Out of these clones, 10 larger fragments with at least one HpaII site (615 to 2526 bp, accession numbers FM985962-FM985971) were evaluated by Southern blot for methylation of the inner cytosine of 5′-CCGG-3′ and for uniqueness within the Medauroidea genome (for two examples, see Figure 3). All 10 fragments were shown to be, at least in part, methylated. Nine of these 10 fragments are repetitive, as demonstrated by strong and diffuse hybridization signals in EcoRI, BamHI and HindIII lanes (Figure 3). The frequent incompleteness of methylation might be due to (1) differential methylation of different copies in all cells and/or (2) differential methylation of the same genomic copies in different tissues. In summary, 14 out of 23 fragments are repetitive, as shown by Southern Blot (9), internal repeats (6), and/or by BLAST analysis (6). Typical satellite sequences, consisting of multiple tandem repeats, were not identified. Interestingly, best BLAST hits revealed that 4 fragments contained remnants of reverse transcriptase genes. Three of these fragments (5–27, 7–29 and 7–41) were used as Southern probes. All revealed an incomplete methylation of the 5′-CCGG-3′ sites. Two other, not further evaluated fragments correspond, according to BLAST hits, to a DNA transposase gene or to a pseudogene, interrupted by several translation stops, of phospholipase c beta.

Figure 3

Southern blots showing methylation and repetitivity of selected DNA fragments.
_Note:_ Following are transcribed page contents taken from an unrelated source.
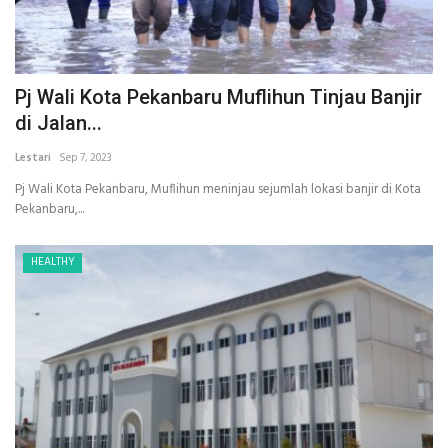
Pj Wali Kota Pekanbaru Muflihun Tinjau Banjir
di Jalan...
Lestari
Sep 7, 2023
Pj Wali Kota Pekanbaru, Muflihun meninjau sejumlah lokasi banjir di Kota
Pekanbaru,...
HEALTHY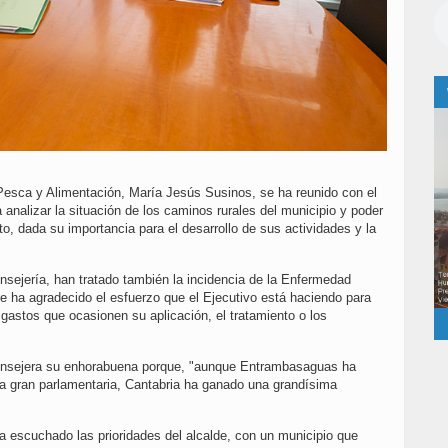
 Pesca y Alimentación, María Jesús Susinos, se ha reunido con el
analizar la situación de los caminos rurales del municipio y poder
, dada su importancia para el desarrollo de sus actividades y la
onsejería, han tratado también la incidencia de la Enfermedad
de ha agradecido el esfuerzo que el Ejecutivo está haciendo para
s gastos que ocasionen su aplicación, el tratamiento o los
onsejera su enhorabuena porque, "aunque Entrambasaguas ha
na gran parlamentaria, Cantabria ha ganado una grandísima
ha escuchado las prioridades del alcalde, con un municipio que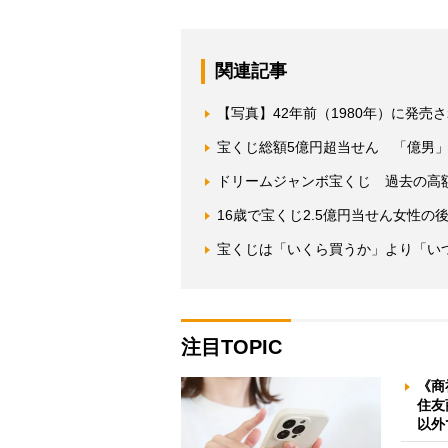
関連記事
【写真】42年前（1980年）に発売
宝くじ総額5億円超当せん 「億男
ドリームジャンボ宝くじ 過去の高
16歳で宝くじ2.5億円当せん女性
宝くじは「いくら買うか」より「い
注目TOPIC
《商
住友
以外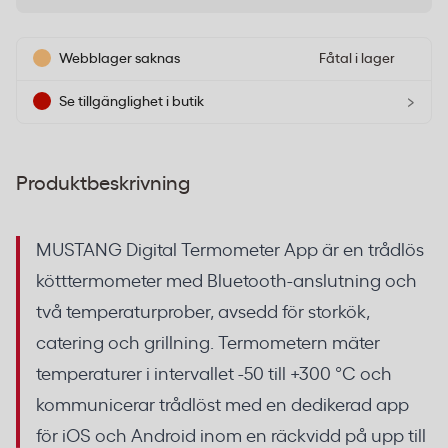
Webblager saknas
Fåtal i lager
›
Se tillgänglighet i butik
Produktbeskrivning
MUSTANG Digital Termometer App är en trådlös
kötttermometer med Bluetooth-anslutning och
två temperaturprober, avsedd för storkök,
catering och grillning. Termometern mäter
temperaturer i intervallet -50 till +300 °C och
kommunicerar trådlöst med en dedikerad app
för iOS och Android inom en räckvidd på upp till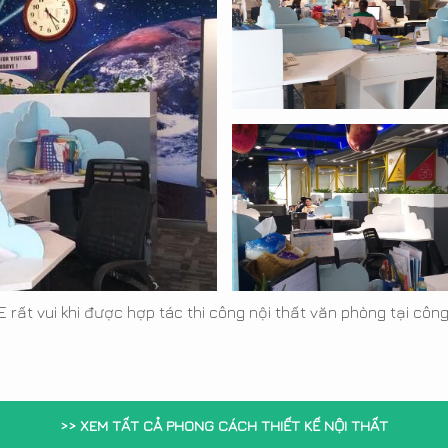
rất vui khi được hợp tác thi công nội thất văn phòng tại công
>> XEM TẤT CẢ PHONG CÁCH THIẾT KẾ NỘI THẤT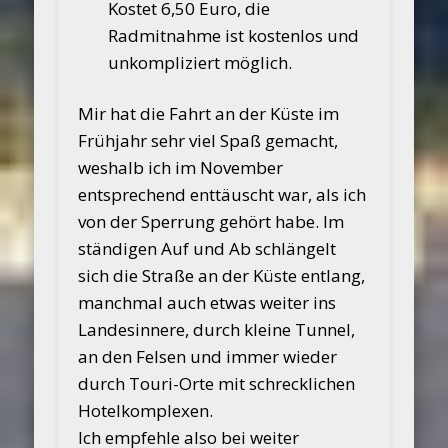
Kostet 6,50 Euro, die
Radmitnahme ist kostenlos und
unkompliziert möglich.
Mir hat die Fahrt an der Küste im
Frühjahr sehr viel Spaß gemacht,
weshalb ich im November
entsprechend enttäuscht war, als ich
von der Sperrung gehört habe. Im
ständigen Auf und Ab schlängelt
sich die Straße an der Küste entlang,
manchmal auch etwas weiter ins
Landesinnere, durch kleine Tunnel,
an den Felsen und immer wieder
durch Touri-Orte mit schrecklichen
Hotelkomplexen.
Ich empfehle also bei weiter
Both blots contain five enzyme lanes. CpG methylation is demonstrated by a partial signal shift from lower (MspI lane) to higher molecular weights (HpaII lane). The existence of more than two signals in the lanes may be due to restriction site variability between different copies of the repetitive sequences or due to methylation of the outer cytosine of some MspI sites, which renders such sites resistent to MspI. (A) The 730 bp signal corresponds to the expected internal MspI/HpaII fragment as shown below for the 1862 bp fragment 3–20 (FM985962). (B) The 615 bp signal may correspond to the longer MspI/HpaII fragment of the 835 bp fragment 5–11 (FM985964).

Bisulfite sequencing

Next, we undertook bisulfite sequencing experiments to obtain (1) the abundance of methylcytosine and (2) the nucleotides adjacent to methylcytosines in selected sequences. Sodium bisulfite reverts cytosines to uraciles, but leaves 5mC unchanged. Thus, methylcytosines could be identified by sequencing of bisulfite PCR clones (Materials and Methods). Initially, we used one fragment which has been confirmed to be methylated and contained a remnant of a reverse transcriptase gene (7–29, 2216 bp, accession number FM985968). However, only 4 bisulfite clones could be obtained from this repetitive sequence. Therefore, we additionally analyzed subfragments of three protein-coding genes (for isolation see below). Together, 64 bisulfite clones were sequenced from these genes (Table 1). Including the retrotransposon sequences, we obtained 14616 bp sequence containing 2851 (19.5%) cytosines.

Table 1

Bisulfite sequencing.

	Accession number	Bisulfite clones	mCs	mCpGs
7–29 (contains retrotransposon sequences)	FM985968	4 (255 bp)	39 of 196 (20%)	38 of 40 (95%)
Phosphatase 2a gene fragment	FM985961	10 (245 bp), 11 (240 bp), 12 (219 bp)	238 of 1513 (16%)	184 of 197 (93%)
eIF2γ gene fragment	FN395317	10 (334 bp)	51 of 368 (14%)	40 of 40 (100%)
Histone H3 gene fragment	AY125256	17 (151 bp)	30 of 774 (4%)	18 of 203 (8%)
Σ		14616 bp	358 of 2851 (12.6%)	280 of 480 (58.3%)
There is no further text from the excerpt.